Exercise brief »
Nothing but the lines below between the line holding "Service Fund）下的行動通信基金（Mobility Fund）（兩者於2011年底均" and the line holding "美金以供業者持續營運。 FCC預計於2012年9月2日，以反向拍賣", inclusive, should appear in the answer, each set down exactly.

The input »
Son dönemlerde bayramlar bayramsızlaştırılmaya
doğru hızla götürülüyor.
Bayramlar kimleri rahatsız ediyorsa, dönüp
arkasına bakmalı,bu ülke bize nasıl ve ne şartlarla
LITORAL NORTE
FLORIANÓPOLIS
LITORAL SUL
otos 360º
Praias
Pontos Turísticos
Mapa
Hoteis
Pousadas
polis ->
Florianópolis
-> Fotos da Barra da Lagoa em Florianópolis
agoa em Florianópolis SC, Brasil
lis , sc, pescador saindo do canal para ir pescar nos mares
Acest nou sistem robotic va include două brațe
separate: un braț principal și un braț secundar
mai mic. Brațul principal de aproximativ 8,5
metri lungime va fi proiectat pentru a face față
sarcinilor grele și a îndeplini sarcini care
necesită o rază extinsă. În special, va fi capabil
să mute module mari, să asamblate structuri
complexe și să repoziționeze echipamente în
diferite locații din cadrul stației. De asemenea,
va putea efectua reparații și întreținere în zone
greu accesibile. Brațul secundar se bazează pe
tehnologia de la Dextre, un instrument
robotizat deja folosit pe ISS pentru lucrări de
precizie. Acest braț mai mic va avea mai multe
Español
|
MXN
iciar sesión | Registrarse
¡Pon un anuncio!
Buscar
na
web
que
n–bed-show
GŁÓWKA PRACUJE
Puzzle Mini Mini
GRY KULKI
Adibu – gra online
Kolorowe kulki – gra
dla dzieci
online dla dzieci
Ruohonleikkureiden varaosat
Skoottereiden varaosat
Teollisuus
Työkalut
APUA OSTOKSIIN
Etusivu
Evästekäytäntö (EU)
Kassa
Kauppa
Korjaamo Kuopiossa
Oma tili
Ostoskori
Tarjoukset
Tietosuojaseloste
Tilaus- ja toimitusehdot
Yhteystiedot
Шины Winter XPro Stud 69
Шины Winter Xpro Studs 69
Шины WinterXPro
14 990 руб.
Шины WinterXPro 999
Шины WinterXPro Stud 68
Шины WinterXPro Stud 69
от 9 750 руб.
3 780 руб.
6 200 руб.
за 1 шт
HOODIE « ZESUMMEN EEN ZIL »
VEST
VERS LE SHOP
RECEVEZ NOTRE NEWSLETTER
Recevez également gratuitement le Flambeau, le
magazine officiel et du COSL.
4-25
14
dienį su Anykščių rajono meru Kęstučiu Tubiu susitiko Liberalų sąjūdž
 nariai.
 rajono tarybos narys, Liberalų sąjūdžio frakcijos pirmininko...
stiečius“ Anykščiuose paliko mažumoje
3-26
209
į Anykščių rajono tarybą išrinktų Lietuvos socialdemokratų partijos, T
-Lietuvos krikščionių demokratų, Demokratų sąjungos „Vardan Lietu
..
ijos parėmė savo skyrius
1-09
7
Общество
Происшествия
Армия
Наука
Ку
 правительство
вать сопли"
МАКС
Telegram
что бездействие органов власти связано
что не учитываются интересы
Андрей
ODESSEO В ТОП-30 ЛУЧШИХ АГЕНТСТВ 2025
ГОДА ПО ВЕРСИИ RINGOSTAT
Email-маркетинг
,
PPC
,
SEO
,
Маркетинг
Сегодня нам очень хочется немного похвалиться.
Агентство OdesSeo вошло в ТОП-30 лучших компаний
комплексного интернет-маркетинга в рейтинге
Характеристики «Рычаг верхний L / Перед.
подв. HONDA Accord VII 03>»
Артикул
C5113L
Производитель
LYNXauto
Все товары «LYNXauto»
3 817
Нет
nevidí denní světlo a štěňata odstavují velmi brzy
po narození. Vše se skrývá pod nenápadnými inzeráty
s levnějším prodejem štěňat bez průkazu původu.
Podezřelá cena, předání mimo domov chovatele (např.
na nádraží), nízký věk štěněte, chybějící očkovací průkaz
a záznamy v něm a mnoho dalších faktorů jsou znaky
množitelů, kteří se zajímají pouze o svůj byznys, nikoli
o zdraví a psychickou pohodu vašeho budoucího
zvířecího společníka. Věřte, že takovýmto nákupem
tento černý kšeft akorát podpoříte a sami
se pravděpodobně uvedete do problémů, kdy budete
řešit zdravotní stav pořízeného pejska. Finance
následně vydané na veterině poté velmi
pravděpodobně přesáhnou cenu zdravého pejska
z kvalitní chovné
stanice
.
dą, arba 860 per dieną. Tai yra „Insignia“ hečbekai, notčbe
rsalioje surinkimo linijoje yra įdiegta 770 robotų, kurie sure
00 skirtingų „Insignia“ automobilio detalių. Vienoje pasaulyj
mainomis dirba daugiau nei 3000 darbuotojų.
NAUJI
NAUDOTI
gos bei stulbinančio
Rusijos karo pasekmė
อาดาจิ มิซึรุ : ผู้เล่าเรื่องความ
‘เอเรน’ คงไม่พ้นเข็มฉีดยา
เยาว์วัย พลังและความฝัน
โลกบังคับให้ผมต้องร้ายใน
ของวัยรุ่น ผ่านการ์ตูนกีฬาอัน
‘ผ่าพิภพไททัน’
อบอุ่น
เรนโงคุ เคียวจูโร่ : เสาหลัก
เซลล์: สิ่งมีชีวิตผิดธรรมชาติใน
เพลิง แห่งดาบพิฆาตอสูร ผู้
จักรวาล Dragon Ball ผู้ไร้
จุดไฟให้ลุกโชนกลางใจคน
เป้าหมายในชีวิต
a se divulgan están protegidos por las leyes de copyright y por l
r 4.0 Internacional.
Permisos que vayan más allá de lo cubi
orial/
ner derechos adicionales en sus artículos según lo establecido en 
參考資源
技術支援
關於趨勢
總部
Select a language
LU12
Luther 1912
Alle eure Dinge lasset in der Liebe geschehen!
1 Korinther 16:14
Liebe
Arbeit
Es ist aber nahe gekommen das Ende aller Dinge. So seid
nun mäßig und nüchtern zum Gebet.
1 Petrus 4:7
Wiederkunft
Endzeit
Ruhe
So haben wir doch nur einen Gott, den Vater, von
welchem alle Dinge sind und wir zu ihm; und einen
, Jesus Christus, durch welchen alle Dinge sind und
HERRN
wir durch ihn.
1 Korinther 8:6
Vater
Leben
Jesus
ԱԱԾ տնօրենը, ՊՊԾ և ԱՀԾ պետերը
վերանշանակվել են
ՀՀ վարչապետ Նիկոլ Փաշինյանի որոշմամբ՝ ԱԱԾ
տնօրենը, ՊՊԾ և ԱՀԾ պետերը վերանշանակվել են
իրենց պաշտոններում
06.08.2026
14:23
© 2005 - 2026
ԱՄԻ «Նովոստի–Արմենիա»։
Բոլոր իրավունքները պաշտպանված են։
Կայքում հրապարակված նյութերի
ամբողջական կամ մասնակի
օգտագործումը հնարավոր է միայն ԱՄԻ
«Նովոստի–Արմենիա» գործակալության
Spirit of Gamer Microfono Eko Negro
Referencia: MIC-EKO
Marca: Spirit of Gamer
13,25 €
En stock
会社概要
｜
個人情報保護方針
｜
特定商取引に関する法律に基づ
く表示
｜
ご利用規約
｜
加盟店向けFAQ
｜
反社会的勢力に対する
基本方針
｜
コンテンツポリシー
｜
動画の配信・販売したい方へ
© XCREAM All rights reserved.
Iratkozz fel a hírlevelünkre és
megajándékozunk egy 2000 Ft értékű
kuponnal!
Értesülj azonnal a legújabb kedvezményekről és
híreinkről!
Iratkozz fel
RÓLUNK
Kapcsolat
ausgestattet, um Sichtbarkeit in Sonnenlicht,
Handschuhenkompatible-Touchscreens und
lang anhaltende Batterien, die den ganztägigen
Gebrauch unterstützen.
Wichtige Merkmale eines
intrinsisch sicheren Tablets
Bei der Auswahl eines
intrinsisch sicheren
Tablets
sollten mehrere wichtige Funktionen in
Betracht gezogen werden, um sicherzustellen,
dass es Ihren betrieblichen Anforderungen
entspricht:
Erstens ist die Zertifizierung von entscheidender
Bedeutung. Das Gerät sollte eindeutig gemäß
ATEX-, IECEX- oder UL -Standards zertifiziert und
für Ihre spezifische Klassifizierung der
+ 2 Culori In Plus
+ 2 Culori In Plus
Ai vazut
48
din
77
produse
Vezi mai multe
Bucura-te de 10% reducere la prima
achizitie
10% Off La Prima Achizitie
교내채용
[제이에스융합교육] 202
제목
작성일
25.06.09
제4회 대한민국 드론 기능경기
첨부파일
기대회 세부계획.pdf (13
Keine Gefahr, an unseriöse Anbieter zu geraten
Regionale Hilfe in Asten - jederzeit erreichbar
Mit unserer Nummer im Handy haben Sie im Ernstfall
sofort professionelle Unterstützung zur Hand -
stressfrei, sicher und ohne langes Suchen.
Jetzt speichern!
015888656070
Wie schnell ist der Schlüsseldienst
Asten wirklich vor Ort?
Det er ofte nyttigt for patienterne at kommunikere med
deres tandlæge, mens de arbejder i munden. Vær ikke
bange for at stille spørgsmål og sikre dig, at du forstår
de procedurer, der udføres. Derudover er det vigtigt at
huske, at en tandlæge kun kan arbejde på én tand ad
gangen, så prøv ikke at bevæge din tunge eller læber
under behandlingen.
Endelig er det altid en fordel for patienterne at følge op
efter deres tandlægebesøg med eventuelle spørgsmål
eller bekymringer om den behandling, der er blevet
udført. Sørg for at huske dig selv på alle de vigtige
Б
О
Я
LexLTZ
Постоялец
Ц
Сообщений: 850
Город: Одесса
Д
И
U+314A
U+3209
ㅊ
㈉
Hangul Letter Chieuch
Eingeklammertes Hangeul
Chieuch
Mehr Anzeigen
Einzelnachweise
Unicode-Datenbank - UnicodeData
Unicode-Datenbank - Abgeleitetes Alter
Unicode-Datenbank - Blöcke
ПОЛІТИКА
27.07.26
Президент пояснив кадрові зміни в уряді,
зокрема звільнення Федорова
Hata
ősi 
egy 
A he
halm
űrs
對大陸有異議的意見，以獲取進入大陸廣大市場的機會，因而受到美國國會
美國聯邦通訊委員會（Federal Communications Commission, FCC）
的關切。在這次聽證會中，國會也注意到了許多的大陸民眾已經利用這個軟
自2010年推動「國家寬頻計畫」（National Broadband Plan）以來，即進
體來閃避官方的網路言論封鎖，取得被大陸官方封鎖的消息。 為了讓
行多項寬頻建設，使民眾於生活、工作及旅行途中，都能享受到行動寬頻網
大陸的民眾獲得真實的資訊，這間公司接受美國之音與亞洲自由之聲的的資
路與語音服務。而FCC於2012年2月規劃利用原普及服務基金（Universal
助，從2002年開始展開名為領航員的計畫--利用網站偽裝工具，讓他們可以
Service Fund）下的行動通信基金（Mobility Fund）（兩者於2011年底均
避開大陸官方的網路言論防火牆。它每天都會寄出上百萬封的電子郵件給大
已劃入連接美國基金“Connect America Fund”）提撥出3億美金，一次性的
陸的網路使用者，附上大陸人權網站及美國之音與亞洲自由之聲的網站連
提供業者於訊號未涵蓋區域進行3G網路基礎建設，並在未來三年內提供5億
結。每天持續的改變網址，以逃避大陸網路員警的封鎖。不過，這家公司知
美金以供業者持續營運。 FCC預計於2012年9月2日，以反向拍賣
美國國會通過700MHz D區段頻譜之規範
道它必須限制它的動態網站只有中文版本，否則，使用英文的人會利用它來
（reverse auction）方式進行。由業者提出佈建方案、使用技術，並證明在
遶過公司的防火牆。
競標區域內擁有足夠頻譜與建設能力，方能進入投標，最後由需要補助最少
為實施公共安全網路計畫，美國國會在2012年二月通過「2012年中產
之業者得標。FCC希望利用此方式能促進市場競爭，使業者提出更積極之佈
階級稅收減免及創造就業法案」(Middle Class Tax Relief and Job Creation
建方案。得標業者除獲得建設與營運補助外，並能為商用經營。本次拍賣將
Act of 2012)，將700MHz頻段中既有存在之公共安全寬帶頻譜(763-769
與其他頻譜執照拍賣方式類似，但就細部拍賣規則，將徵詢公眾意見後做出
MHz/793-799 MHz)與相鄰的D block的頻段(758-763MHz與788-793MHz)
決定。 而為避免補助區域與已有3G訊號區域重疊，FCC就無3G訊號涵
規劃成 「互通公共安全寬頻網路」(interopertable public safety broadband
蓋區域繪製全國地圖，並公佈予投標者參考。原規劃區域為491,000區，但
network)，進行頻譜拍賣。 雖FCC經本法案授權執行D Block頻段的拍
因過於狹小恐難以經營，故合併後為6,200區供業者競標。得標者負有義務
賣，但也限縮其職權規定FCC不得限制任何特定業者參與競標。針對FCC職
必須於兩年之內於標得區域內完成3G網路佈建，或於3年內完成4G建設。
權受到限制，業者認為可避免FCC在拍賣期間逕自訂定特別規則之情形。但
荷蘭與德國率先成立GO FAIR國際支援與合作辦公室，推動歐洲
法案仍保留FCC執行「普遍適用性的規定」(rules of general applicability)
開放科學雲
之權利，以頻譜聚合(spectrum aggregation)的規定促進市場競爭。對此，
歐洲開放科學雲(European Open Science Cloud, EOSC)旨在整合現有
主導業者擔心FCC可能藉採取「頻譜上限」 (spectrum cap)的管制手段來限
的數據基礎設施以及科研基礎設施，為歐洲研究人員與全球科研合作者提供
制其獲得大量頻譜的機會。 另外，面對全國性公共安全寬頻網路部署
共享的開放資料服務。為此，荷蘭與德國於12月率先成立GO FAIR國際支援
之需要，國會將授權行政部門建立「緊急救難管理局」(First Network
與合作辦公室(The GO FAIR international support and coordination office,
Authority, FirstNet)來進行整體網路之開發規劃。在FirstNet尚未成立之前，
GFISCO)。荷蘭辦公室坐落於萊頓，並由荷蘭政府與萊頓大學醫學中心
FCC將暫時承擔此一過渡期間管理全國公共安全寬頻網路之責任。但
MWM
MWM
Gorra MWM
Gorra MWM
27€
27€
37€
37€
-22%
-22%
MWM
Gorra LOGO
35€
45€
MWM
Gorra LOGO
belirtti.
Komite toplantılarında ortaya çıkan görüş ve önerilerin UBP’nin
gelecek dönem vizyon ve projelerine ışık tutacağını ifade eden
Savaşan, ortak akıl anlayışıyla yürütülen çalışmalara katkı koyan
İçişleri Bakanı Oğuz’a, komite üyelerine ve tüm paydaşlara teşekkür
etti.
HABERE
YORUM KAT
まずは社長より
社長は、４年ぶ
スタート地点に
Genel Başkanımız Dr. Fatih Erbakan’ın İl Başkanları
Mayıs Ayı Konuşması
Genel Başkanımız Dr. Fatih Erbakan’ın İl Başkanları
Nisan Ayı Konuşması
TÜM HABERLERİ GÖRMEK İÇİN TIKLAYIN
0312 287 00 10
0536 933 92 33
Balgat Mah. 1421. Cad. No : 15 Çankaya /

Task output »
Service Fund）下的行動通信基金（Mobility Fund）（兩者於2011年底均
避開大陸官方的網路言論防火牆。它每天都會寄出上百萬封的電子郵件給大
已劃入連接美國基金“Connect America Fund”）提撥出3億美金，一次性的
陸的網路使用者，附上大陸人權網站及美國之音與亞洲自由之聲的網站連
提供業者於訊號未涵蓋區域進行3G網路基礎建設，並在未來三年內提供5億
結。每天持續的改變網址，以逃避大陸網路員警的封鎖。不過，這家公司知
美金以供業者持續營運。 FCC預計於2012年9月2日，以反向拍賣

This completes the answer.